▶ About this exercise:
When a line in the entries below contains "Refer", tally it; give the tally with nothing added.

▶ Data shown:
--

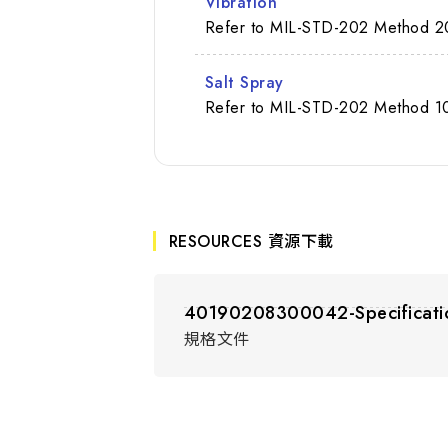
Vibration
Refer to MIL-STD-202 Method 2
Salt Spray
Refer to MIL-STD-202 Method 10
RESOURCES 資源下載
40190208300042-Specificati
規格文件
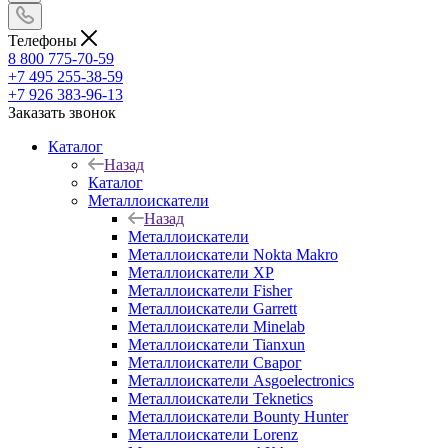
Телефоны
8 800 775-70-59
+7 495 255-38-59
+7 926 383-96-13
Заказать звонок
Каталог
Назад
Каталог
Металлоискатели
Назад
Металлоискатели
Металлоискатели Nokta Makro
Металлоискатели XP
Металлоискатели Fisher
Металлоискатели Garrett
Металлоискатели Minelab
Металлоискатели Tianxun
Металлоискатели Сварог
Металлоискатели Asgoelectronics
Металлоискатели Teknetics
Металлоискатели Bounty Hunter
Металлоискатели Lorenz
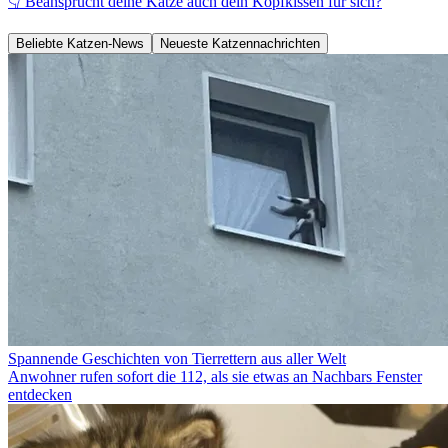
👇 Beansprucht deine Katze auch dein Kopfkissen für sich?
Beliebte Katzen-News
Neueste Katzennachrichten
Spannende Geschichten von Tierrettern aus aller Welt
Anwohner rufen sofort die 112, als sie etwas an Nachbars Fenster
entdecken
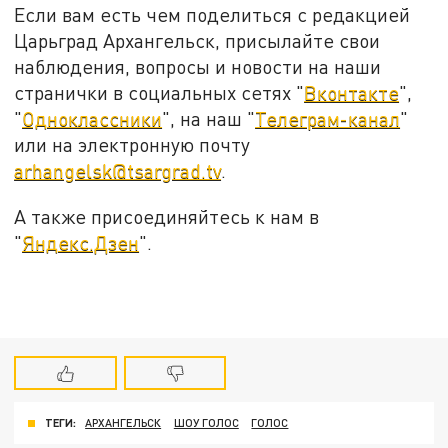
Если вам есть чем поделиться с редакцией
Царьград Архангельск, присылайте свои
наблюдения, вопросы и новости на наши
странички в социальных сетях "
Вконтакте
",
"
Одноклассники
", на наш "
Телеграм-канал
"
или на электронную почту
arhangelsk@tsargrad.tv
.
А также присоединяйтесь к нам в
"
Яндекс.Дзен
".
ТЕГИ:
АРХАНГЕЛЬСК
ШОУ ГОЛОС
ГОЛОС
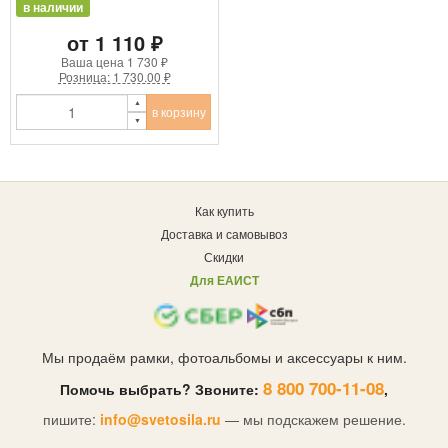
в наличии
от 1 110 ₽
Ваша цена
1 730 ₽
Розница: 1 730.00 ₽
в корзину
Как купить
Доставка и самовывоз
Скидки
Для ЕАИСТ
Мы продаём рамки, фотоальбомы и аксессуары к ним.
8 800 700-11-08
Помочь выбрать? Звоните:
,
пишите:
info@svetosila.ru
— мы подскажем решение.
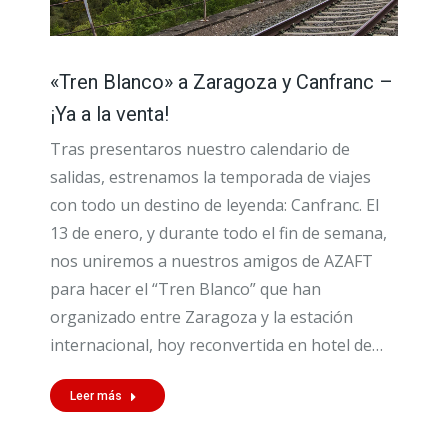
«Tren Blanco» a Zaragoza y Canfranc –
¡Ya a la venta!
Tras presentaros nuestro calendario de
salidas, estrenamos la temporada de viajes
con todo un destino de leyenda: Canfranc. El
13 de enero, y durante todo el fin de semana,
nos uniremos a nuestros amigos de AZAFT
para hacer el “Tren Blanco” que han
organizado entre Zaragoza y la estación
internacional, hoy reconvertida en hotel de…
Leer más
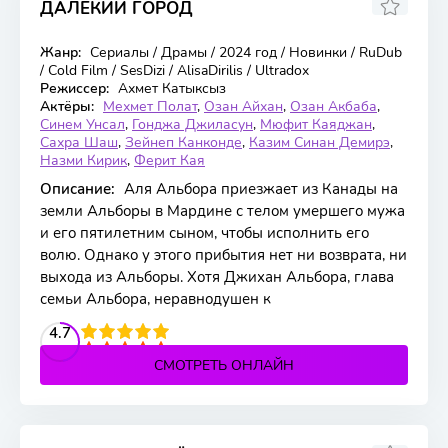
ДАЛЕКИЙ ГОРОД
Жанр:
Сериалы / Драмы / 2024 год / Новинки / RuDub
63 серия
/ Cold Film / SesDizi / AlisaDirilis / Ultradox
Режиссер:
Ахмет Катыксыз
Актёры:
Мехмет Полат
,
Озан Айхан
,
Озан Акбаба
,
Синем Унсал
,
Гонджа Джиласун
,
Мюфит Каяджан
,
Сахра Шаш
,
Зейнеп Канконде
,
Казим Синан Демирэ
,
Назми Кирик
,
Ферит Кая
Описание:
Аля Альбора приезжает из Канады на
земли Альборы в Мардине с телом умершего мужа
и его пятилетним сыном, чтобы исполнить его
волю. Однако у этого прибытия нет ни возврата, ни
выхода из Альборы. Хотя Джихан Альбора, глава
семьи Альбора, неравнодушен к
2
3
4
4.7
5
СМОТРЕТЬ ОНЛАЙН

--

▶ Finished exercise:
2